## Task instructions
For the data below, retype word for word the lines from the one containing "navigation, actualiser votre" through the one containing "e sono noti"; drop the pictures.

-- Exercise input follows --

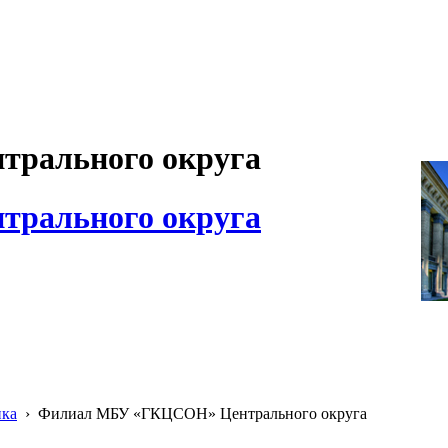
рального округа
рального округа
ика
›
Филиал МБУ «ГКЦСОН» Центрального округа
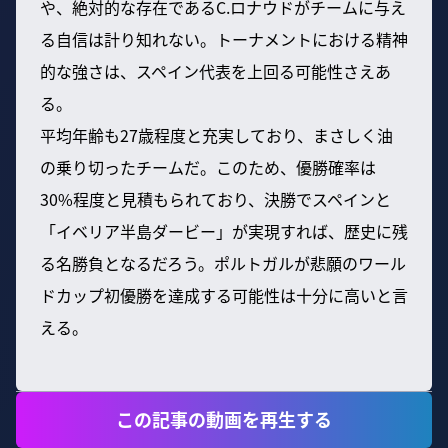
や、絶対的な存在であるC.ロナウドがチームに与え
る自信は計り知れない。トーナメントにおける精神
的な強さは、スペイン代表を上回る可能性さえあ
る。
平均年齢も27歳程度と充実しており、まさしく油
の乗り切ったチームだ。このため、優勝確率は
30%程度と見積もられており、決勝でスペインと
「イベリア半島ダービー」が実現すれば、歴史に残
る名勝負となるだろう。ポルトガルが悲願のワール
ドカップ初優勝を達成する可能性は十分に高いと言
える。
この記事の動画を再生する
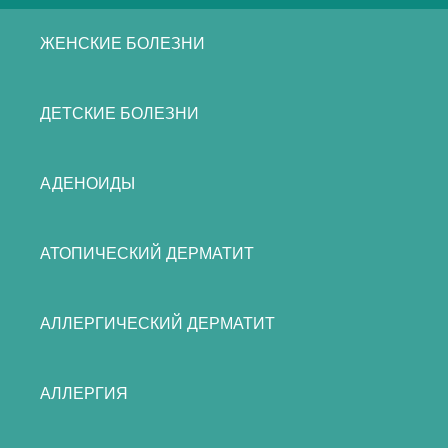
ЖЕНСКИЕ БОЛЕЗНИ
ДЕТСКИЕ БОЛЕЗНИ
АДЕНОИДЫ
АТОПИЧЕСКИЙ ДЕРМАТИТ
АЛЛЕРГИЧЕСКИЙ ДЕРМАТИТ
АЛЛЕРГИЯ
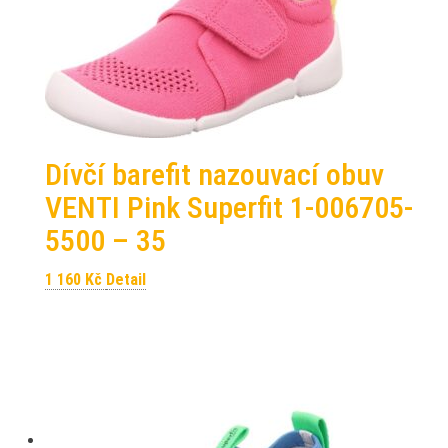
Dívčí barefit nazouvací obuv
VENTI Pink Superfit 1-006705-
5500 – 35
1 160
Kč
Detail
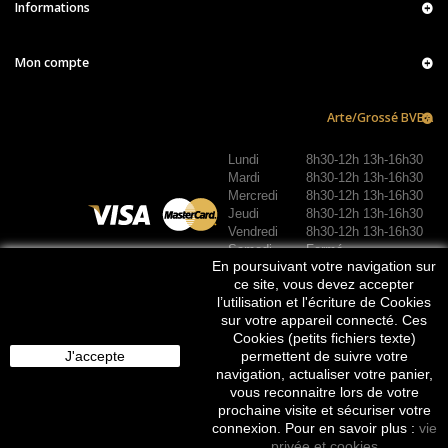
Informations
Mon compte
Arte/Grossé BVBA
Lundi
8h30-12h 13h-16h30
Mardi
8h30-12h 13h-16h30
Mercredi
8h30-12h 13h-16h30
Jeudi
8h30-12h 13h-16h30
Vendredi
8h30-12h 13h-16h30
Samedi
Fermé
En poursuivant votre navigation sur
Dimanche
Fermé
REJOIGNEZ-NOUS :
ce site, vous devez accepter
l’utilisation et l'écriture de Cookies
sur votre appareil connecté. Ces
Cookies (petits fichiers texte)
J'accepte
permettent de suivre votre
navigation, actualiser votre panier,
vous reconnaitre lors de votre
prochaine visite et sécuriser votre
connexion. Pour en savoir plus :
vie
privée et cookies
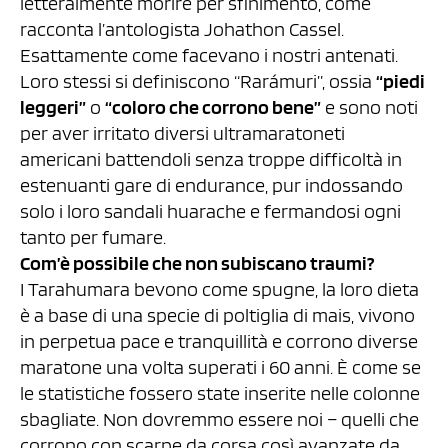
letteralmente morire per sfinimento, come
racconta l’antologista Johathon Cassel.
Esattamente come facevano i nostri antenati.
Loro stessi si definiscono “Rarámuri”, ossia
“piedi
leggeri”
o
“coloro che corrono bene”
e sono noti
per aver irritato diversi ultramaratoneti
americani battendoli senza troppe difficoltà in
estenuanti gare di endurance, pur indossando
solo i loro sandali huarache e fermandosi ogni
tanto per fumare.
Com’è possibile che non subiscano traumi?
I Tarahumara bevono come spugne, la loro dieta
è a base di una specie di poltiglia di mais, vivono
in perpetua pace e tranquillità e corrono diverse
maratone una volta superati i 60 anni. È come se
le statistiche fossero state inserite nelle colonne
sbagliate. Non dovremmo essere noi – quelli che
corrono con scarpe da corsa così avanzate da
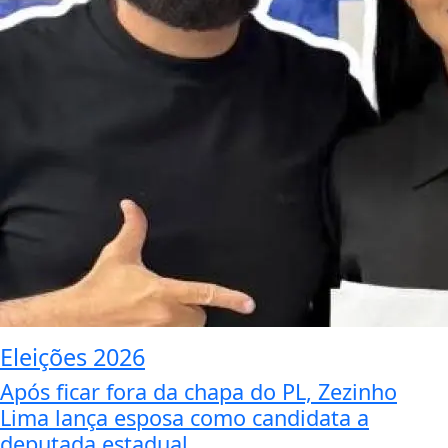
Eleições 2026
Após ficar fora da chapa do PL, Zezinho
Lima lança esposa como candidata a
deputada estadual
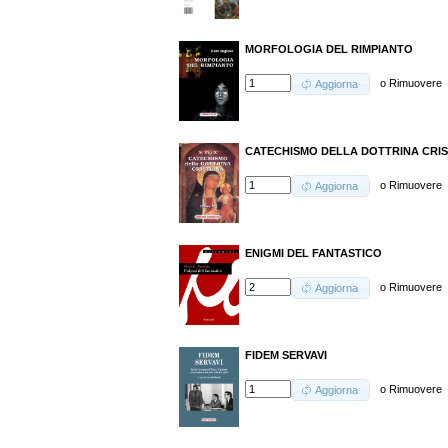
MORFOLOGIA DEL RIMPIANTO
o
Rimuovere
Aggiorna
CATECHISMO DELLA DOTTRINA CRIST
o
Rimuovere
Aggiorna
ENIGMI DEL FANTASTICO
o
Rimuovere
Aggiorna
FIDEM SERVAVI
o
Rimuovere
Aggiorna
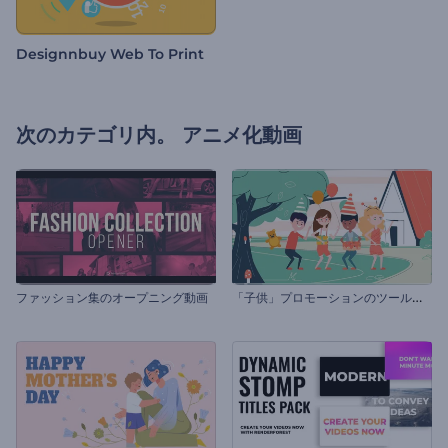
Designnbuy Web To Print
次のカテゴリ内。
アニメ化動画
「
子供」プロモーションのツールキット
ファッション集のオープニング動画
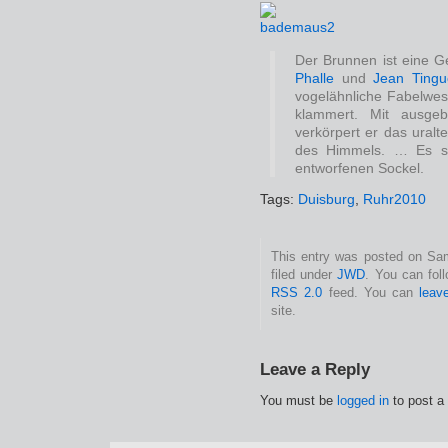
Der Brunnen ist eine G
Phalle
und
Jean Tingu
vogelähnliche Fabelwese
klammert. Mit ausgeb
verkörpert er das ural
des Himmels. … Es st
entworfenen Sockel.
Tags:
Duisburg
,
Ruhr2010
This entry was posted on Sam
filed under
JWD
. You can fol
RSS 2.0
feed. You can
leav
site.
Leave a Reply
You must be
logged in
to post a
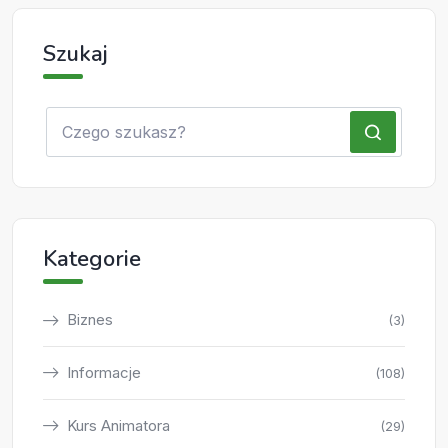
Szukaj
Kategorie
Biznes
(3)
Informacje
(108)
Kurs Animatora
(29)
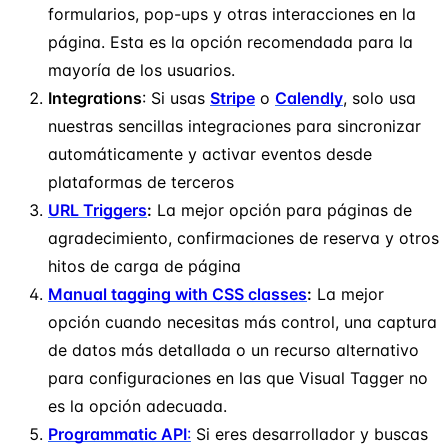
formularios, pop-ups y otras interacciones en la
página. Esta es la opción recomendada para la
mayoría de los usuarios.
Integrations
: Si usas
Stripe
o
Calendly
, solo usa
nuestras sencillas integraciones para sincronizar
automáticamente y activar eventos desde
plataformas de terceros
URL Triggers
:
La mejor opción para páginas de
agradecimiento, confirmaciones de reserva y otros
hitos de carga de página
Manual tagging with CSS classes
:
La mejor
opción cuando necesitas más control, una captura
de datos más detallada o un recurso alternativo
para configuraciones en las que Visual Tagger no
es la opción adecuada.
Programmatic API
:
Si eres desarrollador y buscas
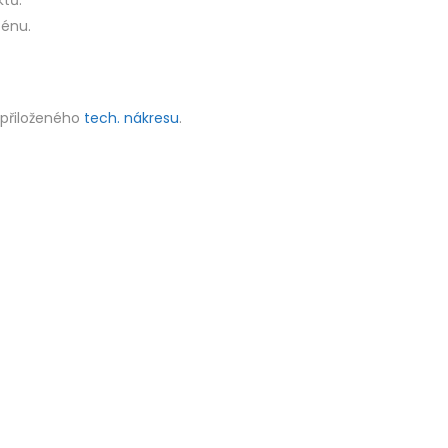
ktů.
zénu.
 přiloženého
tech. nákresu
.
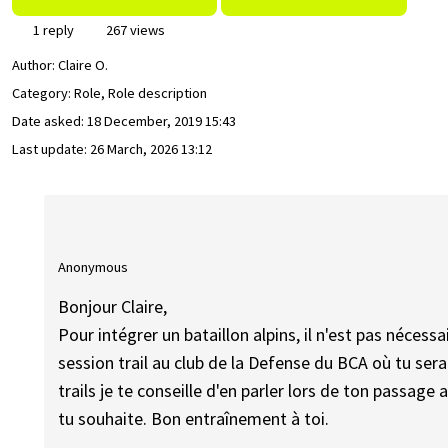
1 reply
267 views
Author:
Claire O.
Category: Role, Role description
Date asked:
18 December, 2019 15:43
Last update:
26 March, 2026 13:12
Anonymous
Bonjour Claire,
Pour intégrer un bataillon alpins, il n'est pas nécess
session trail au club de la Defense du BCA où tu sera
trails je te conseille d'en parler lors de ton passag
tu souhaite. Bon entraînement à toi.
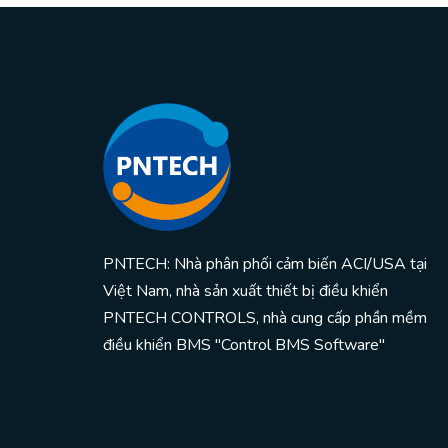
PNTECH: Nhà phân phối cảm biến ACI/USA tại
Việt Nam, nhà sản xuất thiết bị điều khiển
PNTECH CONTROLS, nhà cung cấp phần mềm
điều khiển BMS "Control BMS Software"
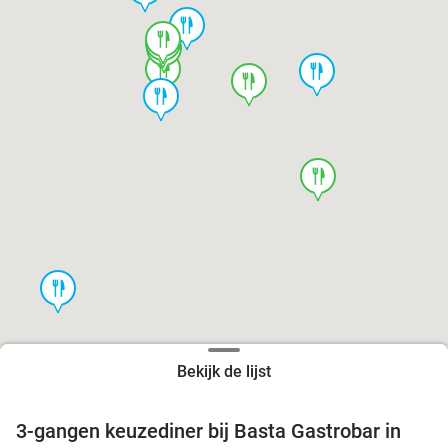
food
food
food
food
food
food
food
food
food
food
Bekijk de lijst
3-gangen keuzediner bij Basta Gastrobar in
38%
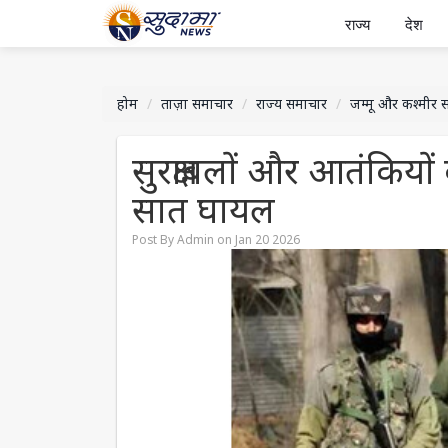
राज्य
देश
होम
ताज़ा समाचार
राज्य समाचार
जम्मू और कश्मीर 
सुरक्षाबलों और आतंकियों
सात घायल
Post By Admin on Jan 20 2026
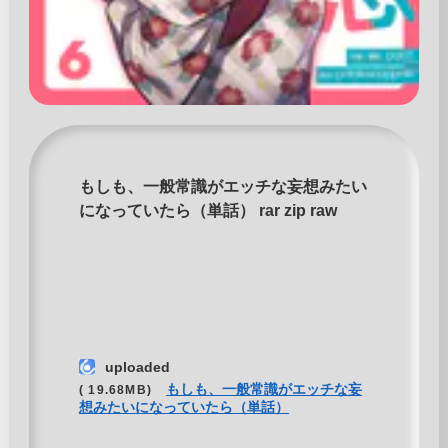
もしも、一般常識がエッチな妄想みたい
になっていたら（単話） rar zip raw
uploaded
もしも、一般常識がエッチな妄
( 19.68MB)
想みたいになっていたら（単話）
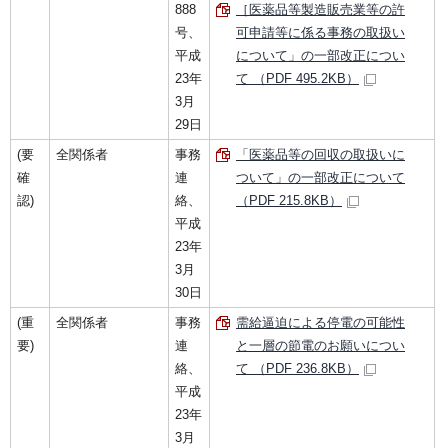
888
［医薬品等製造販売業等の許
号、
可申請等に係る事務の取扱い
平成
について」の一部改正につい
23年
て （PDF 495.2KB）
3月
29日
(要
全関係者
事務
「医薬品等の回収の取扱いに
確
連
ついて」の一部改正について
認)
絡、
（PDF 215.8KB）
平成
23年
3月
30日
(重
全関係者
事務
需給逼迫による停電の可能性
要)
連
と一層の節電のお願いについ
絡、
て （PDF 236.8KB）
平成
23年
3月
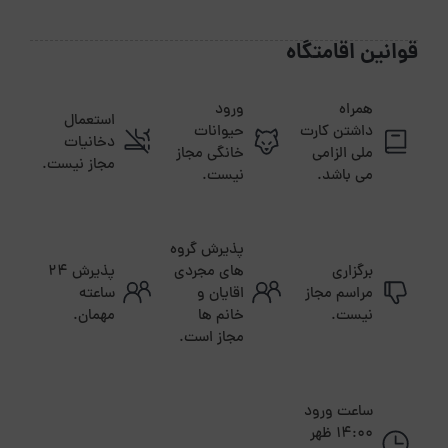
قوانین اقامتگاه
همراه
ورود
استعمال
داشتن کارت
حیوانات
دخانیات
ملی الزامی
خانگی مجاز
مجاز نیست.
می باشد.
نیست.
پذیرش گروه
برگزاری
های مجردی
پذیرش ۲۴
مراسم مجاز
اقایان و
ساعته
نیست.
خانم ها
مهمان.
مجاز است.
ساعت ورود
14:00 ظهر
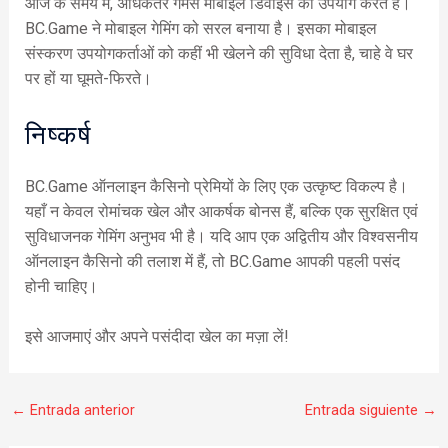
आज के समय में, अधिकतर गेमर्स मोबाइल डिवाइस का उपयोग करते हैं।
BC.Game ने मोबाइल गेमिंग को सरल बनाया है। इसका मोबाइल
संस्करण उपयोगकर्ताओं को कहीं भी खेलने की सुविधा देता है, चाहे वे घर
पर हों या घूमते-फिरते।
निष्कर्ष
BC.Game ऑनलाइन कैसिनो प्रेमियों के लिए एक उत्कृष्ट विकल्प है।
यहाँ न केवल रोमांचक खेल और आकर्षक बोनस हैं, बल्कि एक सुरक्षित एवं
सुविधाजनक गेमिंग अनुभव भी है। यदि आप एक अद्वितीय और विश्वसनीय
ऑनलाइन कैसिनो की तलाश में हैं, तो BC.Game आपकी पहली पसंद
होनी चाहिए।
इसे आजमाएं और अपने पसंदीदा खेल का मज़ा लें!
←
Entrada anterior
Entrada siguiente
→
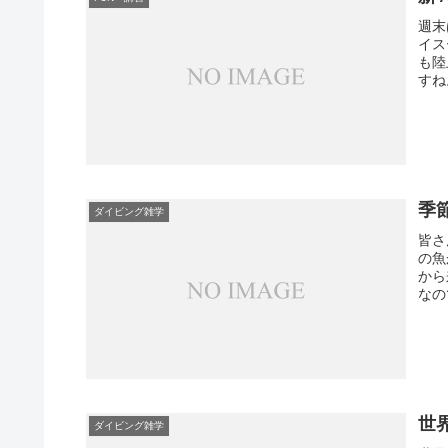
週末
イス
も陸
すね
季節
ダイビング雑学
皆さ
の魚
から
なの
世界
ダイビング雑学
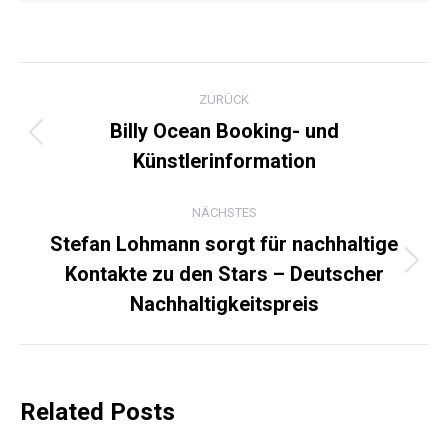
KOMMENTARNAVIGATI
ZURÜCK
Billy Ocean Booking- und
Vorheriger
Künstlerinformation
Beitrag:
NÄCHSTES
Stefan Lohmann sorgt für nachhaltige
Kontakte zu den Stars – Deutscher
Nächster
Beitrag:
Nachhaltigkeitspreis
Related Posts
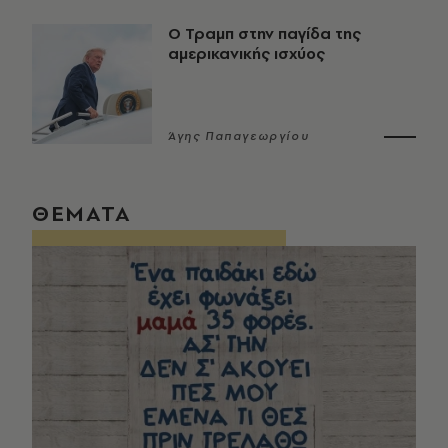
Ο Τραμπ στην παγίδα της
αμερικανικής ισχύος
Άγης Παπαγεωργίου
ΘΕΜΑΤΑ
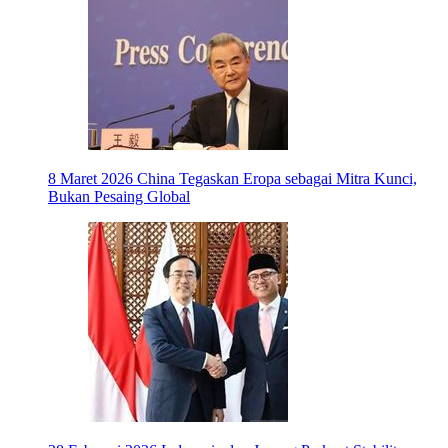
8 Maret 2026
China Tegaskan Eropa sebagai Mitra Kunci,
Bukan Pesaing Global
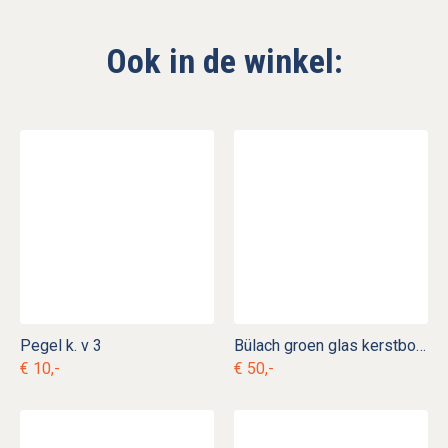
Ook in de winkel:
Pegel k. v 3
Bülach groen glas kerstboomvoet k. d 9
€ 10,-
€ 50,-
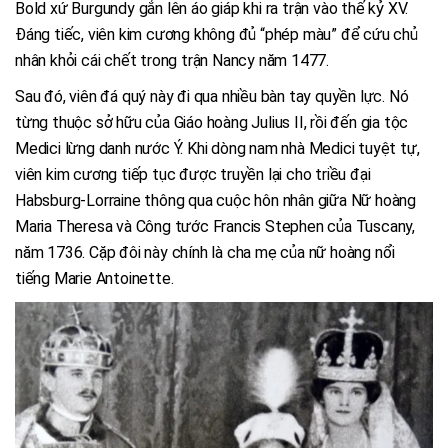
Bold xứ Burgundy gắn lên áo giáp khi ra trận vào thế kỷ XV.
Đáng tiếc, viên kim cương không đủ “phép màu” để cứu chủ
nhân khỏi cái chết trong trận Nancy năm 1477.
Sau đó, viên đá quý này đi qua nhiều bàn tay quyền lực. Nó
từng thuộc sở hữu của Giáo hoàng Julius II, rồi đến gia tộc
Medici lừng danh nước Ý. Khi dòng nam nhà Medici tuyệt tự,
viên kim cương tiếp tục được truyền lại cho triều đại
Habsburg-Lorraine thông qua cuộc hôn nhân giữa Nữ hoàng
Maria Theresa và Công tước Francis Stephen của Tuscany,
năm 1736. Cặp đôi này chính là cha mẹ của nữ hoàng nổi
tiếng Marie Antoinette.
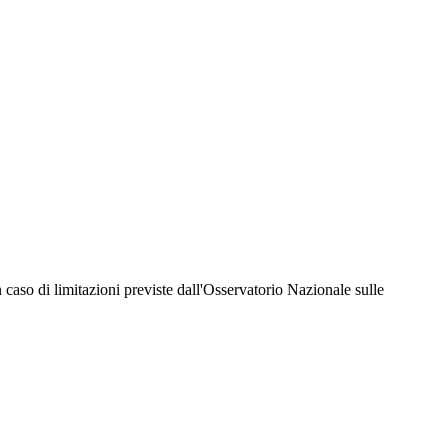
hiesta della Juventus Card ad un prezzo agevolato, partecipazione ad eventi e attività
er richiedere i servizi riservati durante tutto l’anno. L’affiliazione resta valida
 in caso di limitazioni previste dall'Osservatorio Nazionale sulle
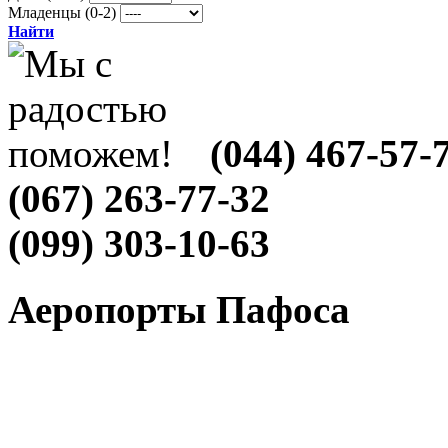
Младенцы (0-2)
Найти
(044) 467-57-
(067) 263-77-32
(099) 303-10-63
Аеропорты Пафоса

-- Exercise input concluded --

## Exercise output
navigation, actualiser votre panier,
vous reconnaitre lors de votre
prochaine visite et sécuriser votre
connexion. Pour en savoir plus :
vie
privée et cookies
letteralmente morire per sfinimento, come
racconta l’antologista Johathon Cassel.
Esattamente come facevano i nostri antenati.
Loro stessi si definiscono “Rarámuri”, ossia
“piedi
leggeri”
o
“coloro che corrono bene”
e sono noti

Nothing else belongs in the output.